Caught off guard by a huge backlash, Evernote recently abandoned its plan to let staffers read customer notes under certain circumstances.
The plan, which was scheduled to go into effect in January, would have allowed staffers to review private customer notes as a means of assessing the accuracy of its new machine learning technology.
The company made a mistake in judgment and failed to provide the type of transparent decision making that would make customers feel like they could trust the process, Evernote CEO Chris O'Neil acknowledged.
"We communicated poorly" regarding the planned change, "and it resulted in some understandable confusion," he said, apologizing for any resulting angst.
"The change we were going to make was ... intended to allow a select set of trained data scientists to verify the veracity of the machine learning-based algorithms we would use in the future," explained Evernote spokesperson Greg Chiemingo.
"To our knowledge, there is extensive use of machine learning across many Internet services and applications. We have announced we won't move forward as we had announced and we are revising the policy in the coming months," he told the E-Commerce Times.
"We will have no human review of any content without express user permission, as we do today when users ask for assistance," Chiemingo emphasized.
Evernote has espoused three laws of data protection: The data is yours; the data is protected; the data is portable.

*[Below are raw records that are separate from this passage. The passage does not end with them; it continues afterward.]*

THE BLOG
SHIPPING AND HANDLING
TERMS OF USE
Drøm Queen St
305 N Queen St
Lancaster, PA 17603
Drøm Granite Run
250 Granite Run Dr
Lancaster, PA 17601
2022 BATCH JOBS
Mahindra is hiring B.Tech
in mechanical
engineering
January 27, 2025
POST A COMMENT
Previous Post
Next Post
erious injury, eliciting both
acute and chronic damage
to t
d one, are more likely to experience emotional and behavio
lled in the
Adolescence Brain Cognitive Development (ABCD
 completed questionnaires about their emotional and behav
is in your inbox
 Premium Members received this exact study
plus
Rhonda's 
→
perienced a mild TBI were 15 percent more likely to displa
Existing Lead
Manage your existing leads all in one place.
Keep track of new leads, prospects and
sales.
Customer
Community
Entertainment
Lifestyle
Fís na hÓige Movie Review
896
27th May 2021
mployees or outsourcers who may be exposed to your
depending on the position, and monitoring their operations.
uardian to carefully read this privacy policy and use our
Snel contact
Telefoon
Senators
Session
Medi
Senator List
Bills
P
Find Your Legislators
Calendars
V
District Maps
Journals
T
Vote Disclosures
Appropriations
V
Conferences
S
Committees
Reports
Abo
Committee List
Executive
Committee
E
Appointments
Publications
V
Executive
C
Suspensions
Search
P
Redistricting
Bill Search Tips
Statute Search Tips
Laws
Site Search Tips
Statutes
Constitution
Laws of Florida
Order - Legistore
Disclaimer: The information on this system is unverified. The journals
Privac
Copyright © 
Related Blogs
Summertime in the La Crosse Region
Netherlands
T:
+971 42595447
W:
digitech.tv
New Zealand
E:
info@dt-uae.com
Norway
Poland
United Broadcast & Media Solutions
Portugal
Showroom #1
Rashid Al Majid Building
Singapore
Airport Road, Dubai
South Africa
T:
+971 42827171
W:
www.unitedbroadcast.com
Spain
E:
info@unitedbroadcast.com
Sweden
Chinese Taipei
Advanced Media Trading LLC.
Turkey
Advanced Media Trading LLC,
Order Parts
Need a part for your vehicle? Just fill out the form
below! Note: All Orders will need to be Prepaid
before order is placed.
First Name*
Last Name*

In agreeing to Evernote's policies, customers did give the company permission to back up data, send data over a network, index data for search, and display it over various devices. The data was private by default, meaning the company would not try to make money by selling customer data. Further, the data was portable, meaning there was no lock on the content.
Evernote plans to implement machine learning technology that will automate a lot of what customers now do manually -- for example, creating to-do lists or putting together travel itineraries.
Under the newly revised policy, select Evernote employees will see random content to make sure the features are working properly, but the employees will not know which customers the data belongs to, O'Neil said. If a machine should identify any personal information on a customer, that information will be masked from employees.
Rivals offer apps that compete with Evernote, and each firm has its own policies regarding the handling of customer data and the level of artificial intelligence involved in the process.
"Microsoft is committed to maintaining our customer's privacy and preserving the ability of customers (including OneNote) to control their data," the company said in a statement provided to the E-Commerce Times by company rep Lenette Larson.
"We never review the contents of our customers' data," said Rich Siegel, CEO of Bare Bones Software.
"We also provide the option for the user to encrypt individual items using AES-256 encryption. When enabled at the customer's discretion, this ensures that their encrypted items cannot be read at all, by humans or machines, without the user's own passphrase, which we don't have access to," he told the E-Commerce Times.
"Our customers' data belongs exclusively to our customers. We do not consider our customers' data to be an asset, and is not for sale or trade," Siegel emphasized. "Our business is helping our customers to do their work and achieve their goals. We have no aspirations to do data mining of customer data, and we can't see any benefit, in our business model, that would make mining our customer data beneficial for them, or us."
Although some Evernote users were riled by the privacy controversy, others viewed it as a tempest in a teapot.
Tirias Research Principal Analyst Paul Teich is one Evernote premium customer who assumed his content would be subject to review.
"The whole point of Evernote is that I scrape and collect content I find interesting so that I have a very rich search environment for information I value that may disappear from the Web at any time," he told the E-Commerce Times. "It's great for archiving product and service prices and features with very little effort."
In order for any service to understand whether a machine learning model is working, they must have a human to read through a representative sample of the content -- at least for the next 10 years or so, Teich estimated.
"At some point, machines will be able to train machines, but we aren't there yet," said Rob Enderle, principal analyst at the Enderle Group. "However, any time you have an employee review customer's information, the customer must opt-in. Otherwise, it's a clear violation of their privacy."